> TASK TO CARRY OUT: An exact transcript of every entry is required, without any of the pictures.

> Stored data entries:
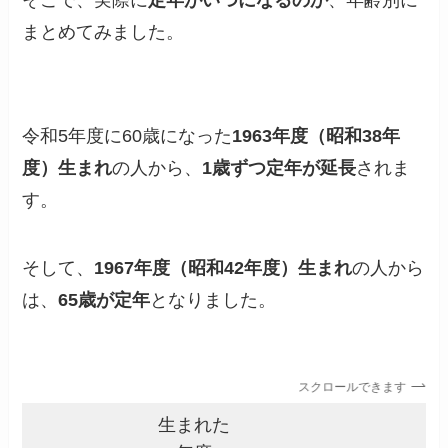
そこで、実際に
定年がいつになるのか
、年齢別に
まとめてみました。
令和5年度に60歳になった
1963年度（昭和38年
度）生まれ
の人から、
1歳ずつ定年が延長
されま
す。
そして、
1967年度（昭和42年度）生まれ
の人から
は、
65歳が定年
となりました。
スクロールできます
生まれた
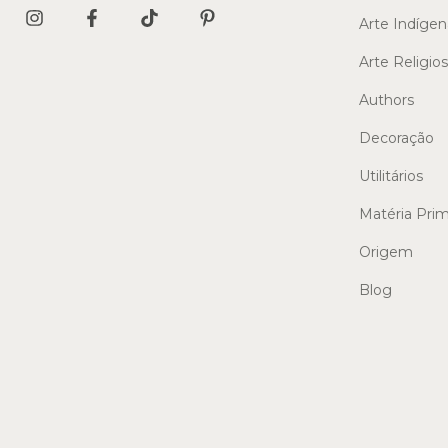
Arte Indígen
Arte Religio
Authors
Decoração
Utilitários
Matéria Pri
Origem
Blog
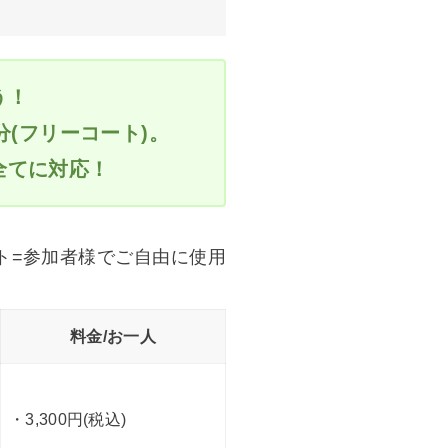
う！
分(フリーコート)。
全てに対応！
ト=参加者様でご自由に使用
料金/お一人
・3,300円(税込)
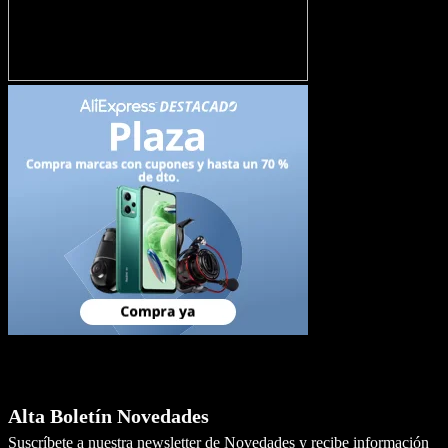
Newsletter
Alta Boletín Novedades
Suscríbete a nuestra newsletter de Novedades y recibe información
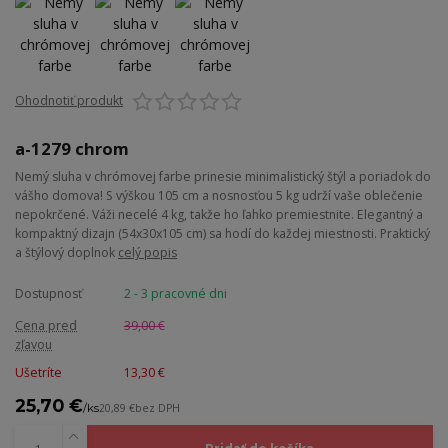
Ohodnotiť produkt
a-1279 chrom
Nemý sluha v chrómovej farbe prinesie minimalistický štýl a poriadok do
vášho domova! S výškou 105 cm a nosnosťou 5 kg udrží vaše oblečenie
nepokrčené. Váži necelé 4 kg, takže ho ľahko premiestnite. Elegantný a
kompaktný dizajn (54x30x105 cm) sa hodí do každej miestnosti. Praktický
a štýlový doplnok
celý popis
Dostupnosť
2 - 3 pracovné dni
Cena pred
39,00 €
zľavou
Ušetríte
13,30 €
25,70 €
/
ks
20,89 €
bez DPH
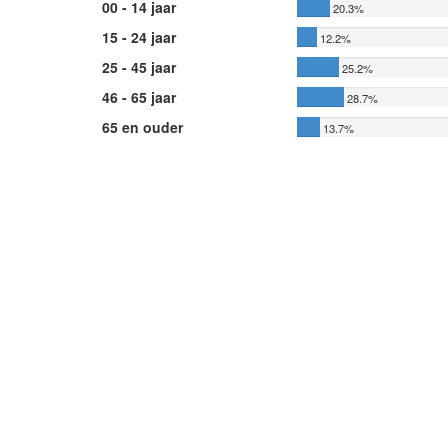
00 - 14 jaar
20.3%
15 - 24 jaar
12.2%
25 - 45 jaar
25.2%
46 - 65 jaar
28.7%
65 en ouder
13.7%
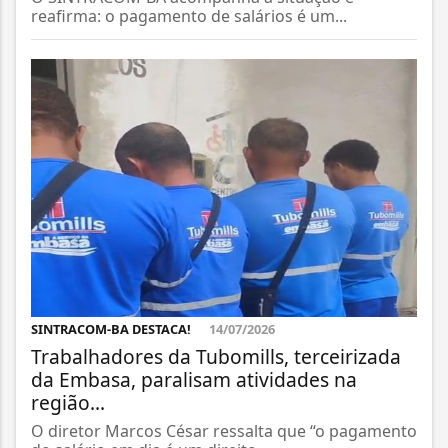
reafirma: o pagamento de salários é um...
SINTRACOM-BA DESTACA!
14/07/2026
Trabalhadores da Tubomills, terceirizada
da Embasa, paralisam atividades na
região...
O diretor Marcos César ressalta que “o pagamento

> RESPONSE:
そこで、実際に
定年がいつになるのか
、年齢別に
まとめてみました。
令和5年度に60歳になった
1963年度（昭和38年
度）生まれ
の人から、
1歳ずつ定年が延長
されま
す。
そして、
1967年度（昭和42年度）生まれ
の人から
は、
65歳が定年
となりました。
スクロールできます
生まれた
Arte Indígen
Arte Religio
Authors
Decoração
Utilitários
Matéria Pri
Origem
Blog
う！
分(フリーコート)。
全てに対応！
ト=参加者様でご自由に使用
料金/お一人
・3,300円(税込)
Newsletter
Alta Boletín Novedades
Suscríbete a nuestra newsletter de Novedades y recibe información
Ohodnotiť produkt
a-1279 chrom
Nemý sluha v chrómovej farbe prinesie minimalistický štýl a poriadok do
vášho domova! S výškou 105 cm a nosnosťou 5 kg udrží vaše oblečenie
nepokrčené. Váži necelé 4 kg, takže ho ľahko premiestnite. Elegantný a
kompaktný dizajn (54x30x105 cm) sa hodí do každej miestnosti. Praktický
a štýlový doplnok
celý popis
Dostupnosť
2 - 3 pracovné dni
Cena pred
39,00 €
zľavou
Ušetríte
13,30 €
25,70 €
/
ks
20,89 €
bez DPH
00 - 14 jaar
20.3%
15 - 24 jaar
12.2%
25 - 45 jaar
25.2%
46 - 65 jaar
28.7%
65 en ouder
13.7%
reafirma: o pagamento de salários é um...
SINTRACOM-BA DESTACA!
14/07/2026
Trabalhadores da Tubomills, terceirizada
da Embasa, paralisam atividades na
região...
O diretor Marcos César ressalta que “o pagamento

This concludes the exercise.